Relevance to Clonal Evolution

This article has moderate-to-low direct relevance to the core theory of clonal-evolution as developed in this wiki. It is a clinical update piece, not a theoretical or mechanistic contribution. However, several points connect to wiki concepts:

  • Tumor evolution monitoring: ctDNA characterization offers “insights into resistance mechanisms and new tumor biology, offering a view of cancer evolution across serial blood collections.” The ability to track subclonal shifts via ctDNA directly supports the study of subclonal-architecture and branching-evolution during treatment.
  • Clonal hematopoiesis as confounder: The article’s emphasis on CH as a major confounder in ctDNA interpretation directly parallels the wiki’s interest in distinguishing true tumor evolution from hematopoietic background mutations — a practical challenge for any ctDNA-based evolutionary analysis.
  • Intratumor heterogeneity: ctDNA can capture alterations across multiple metastatic sites simultaneously, potentially providing a more integrated view of intratumor-heterogeneity than single-site biopsies.
  • Therapy resistance: The article notes ctDNA’s utility in “identifying resistance mechanisms” and detecting “subclonal shifts,” connecting to the wiki’s therapy-resistance concept pages.
  • Clinical gap: The article explicitly states that ctDNA’s “clinical utility remains to be determined” and that sensitivity varies by context — important caveats for any wiki content that relies on ctDNA as an evolutionary readout.

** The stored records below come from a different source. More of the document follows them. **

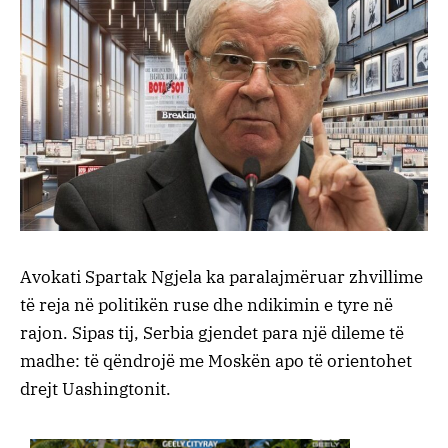
Avokati Spartak Ngjela ka paralajmëruar zhvillime
të reja në politikën ruse dhe ndikimin e tyre në
rajon. Sipas tij, Serbia gjendet para një dileme të
madhe: të qëndrojë me Moskën apo të orientohet
drejt Uashingtonit.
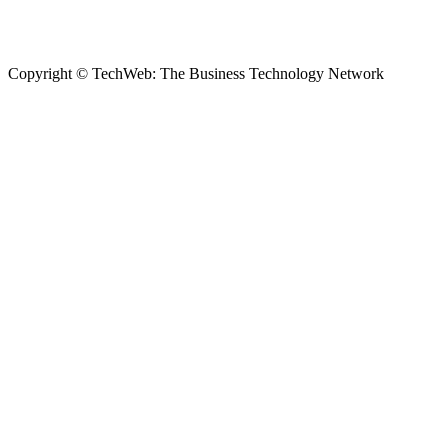
Copyright © TechWeb: The Business Technology Network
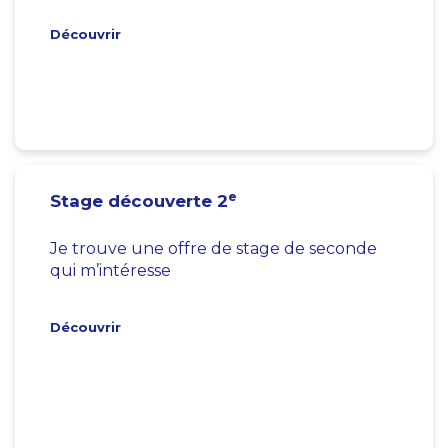
Découvrir
e
Stage découverte 2
Je trouve une offre de stage de seconde
qui m’intéresse
Découvrir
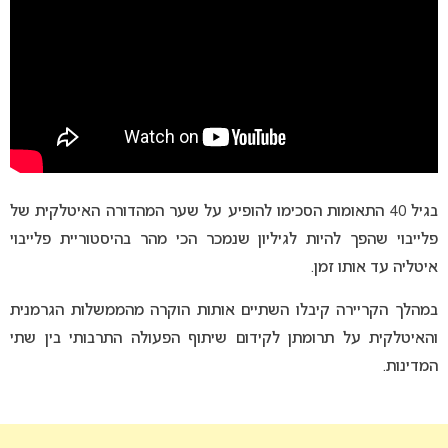
בגיל 40 התאומות הסכימו להופיע על שער המהדורה האיטלקית של
פלייבוי שהפך להיות לגיליון שנמכר הכי מהר בהיסטוריית פלייבוי
איטליה עד אותו זמן.
במהלך הקריירה קיבלו השתיים אותות הוקרה מהממשלות הגרמנית
והאיטלקית על תרומתן לקידום שיתוף הפעולה התרבותי בין שתי
המדינות.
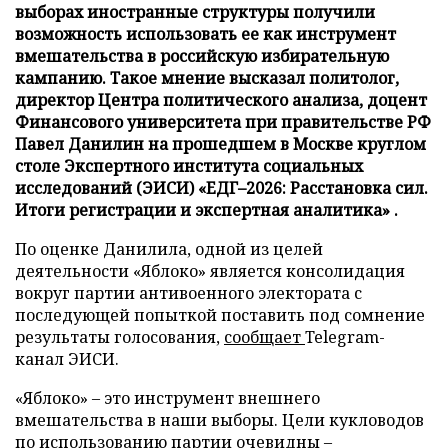
выборах иностранные структуры получили
возможность использовать ее как инструмент
вмешательства в российскую избирательную
кампанию. Такое мнение высказал политолог,
директор Центра политического анализа, доцент
Финансового университета при правительстве РФ
Павел Данилин на прошедшем в Москве круглом
столе Экспертного института социальных
исследований (ЭИСИ) «ЕДГ–2026: Расстановка сил.
Итоги регистрации и экспертная аналитика» .
По оценке Данилила, одной из целей
деятельности «Яблоко» является консолидация
вокруг партии антивоенного электората с
последующей попыткой поставить под сомнение
результаты голосования,
сообщает
Telegram-
канал ЭИСИ.
«Яблоко» – это инструмент внешнего
вмешательства в наши выборы. Цели кукловодов
по использованию партии очевидны –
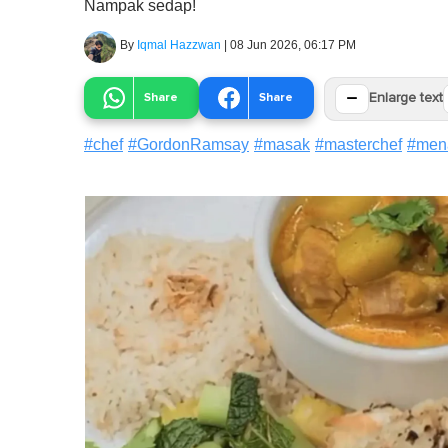
Nampak sedap!
By
Iqmal Hazzwan
|
08 Jun 2026, 06:17 PM
−
Share
Share
Enlarge text
#
chef
#
GordonRamsay
#
masak
#
masterchef
#
men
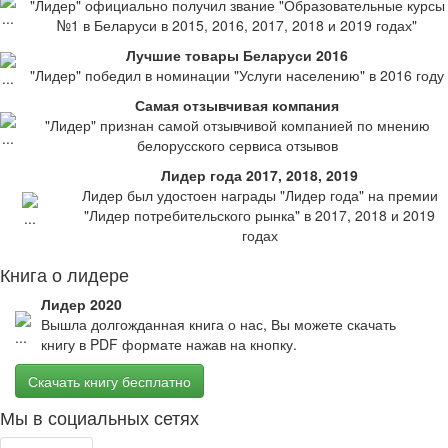
"Лидер" официально получил звание "Образовательные курсы
№1 в Беларуси в 2015, 2016, 2017, 2018 и 2019 годах"
Лучшие товары Беларуси 2016
"Лидер" победил в номинации "Услуги населению" в 2016 году
Самая отзывчивая компания
"Лидер" признан самой отзывчивой компанией по мнению
белорусского сервиса отзывов
Лидер года 2017, 2018, 2019
Лидер был удостоен награды "Лидер года" на премии
"Лидер потребительского рынка" в 2017, 2018 и 2019
годах
Книга о лидере
Лидер 2020
Вышла долгожданная книга о нас, Вы можете скачать
книгу в PDF формате нажав на кнопку.
Скачать книгу бесплатно
Мы в социальных сетях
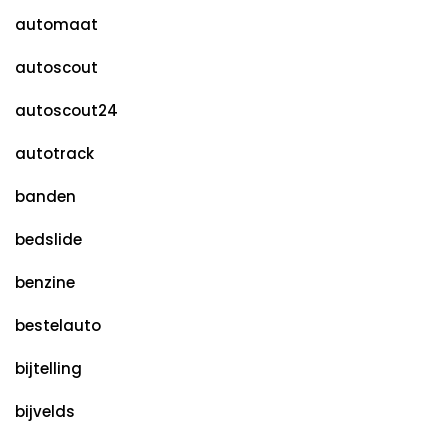
automaat
autoscout
autoscout24
autotrack
banden
bedslide
benzine
bestelauto
bijtelling
bijvelds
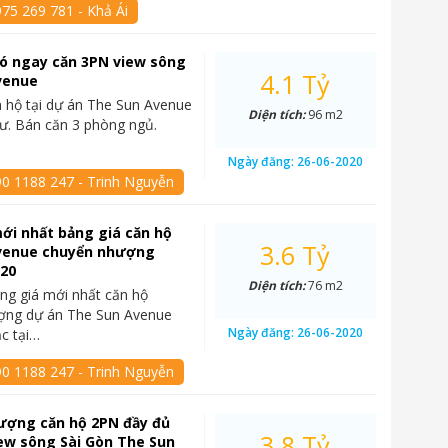
75 269 781 - Khả Ái
 có ngay căn 3PN view sông
4.1 Tỷ
venue
 hộ tại dự án The Sun Avenue
Diện tích:
96 m2
cư. Bán căn 3 phòng ngủ.
Ngày đăng:
26-06-2020
90 1188 247 - Trinh Nguyễn
ới nhất bảng giá căn hộ
3.6 Tỷ
venue chuyển nhượng
020
Diện tích:
76 m2
ng giá mới nhất căn hộ
ợng dự án The Sun Avenue
Ngày đăng:
26-06-2020
ạc tại…
90 1188 247 - Trinh Nguyễn
ượng căn hộ 2PN đầy đủ
3.8 Tỷ
iew sông Sài Gòn The Sun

The article also identifies a significant gap in the wiki’s current corpus: there is no dedicated concept page for ctdna, clonal-hematopoiesis, cell-free-dna, minimal-residual-disease, or liquid-biopsy, all of which are referenced across multiple existing source summaries (abbosh2017-ctdna-tracerx, khatami2018-ctdna-personalized-medicine, stejskal2023-ctdna-biology-review).